• [Work order]
Only the lines from the beginning of the data through the one with "ons since CenterOak’s initial investment." belong in the answer, each retyped exactly, with pictures left out.

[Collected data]

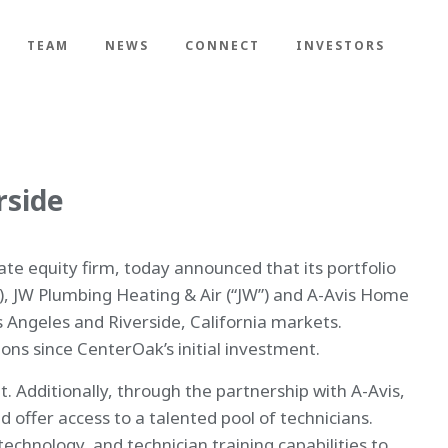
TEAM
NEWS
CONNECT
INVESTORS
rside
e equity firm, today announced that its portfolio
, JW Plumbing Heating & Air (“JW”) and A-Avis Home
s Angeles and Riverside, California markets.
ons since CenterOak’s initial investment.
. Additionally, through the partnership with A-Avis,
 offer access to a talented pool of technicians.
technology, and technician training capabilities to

• [Answer section]
TEAM
NEWS
CONNECT
INVESTORS
rside
e equity firm, today announced that its portfolio
, JW Plumbing Heating & Air (“JW”) and A-Avis Home
s Angeles and Riverside, California markets.
ons since CenterOak’s initial investment.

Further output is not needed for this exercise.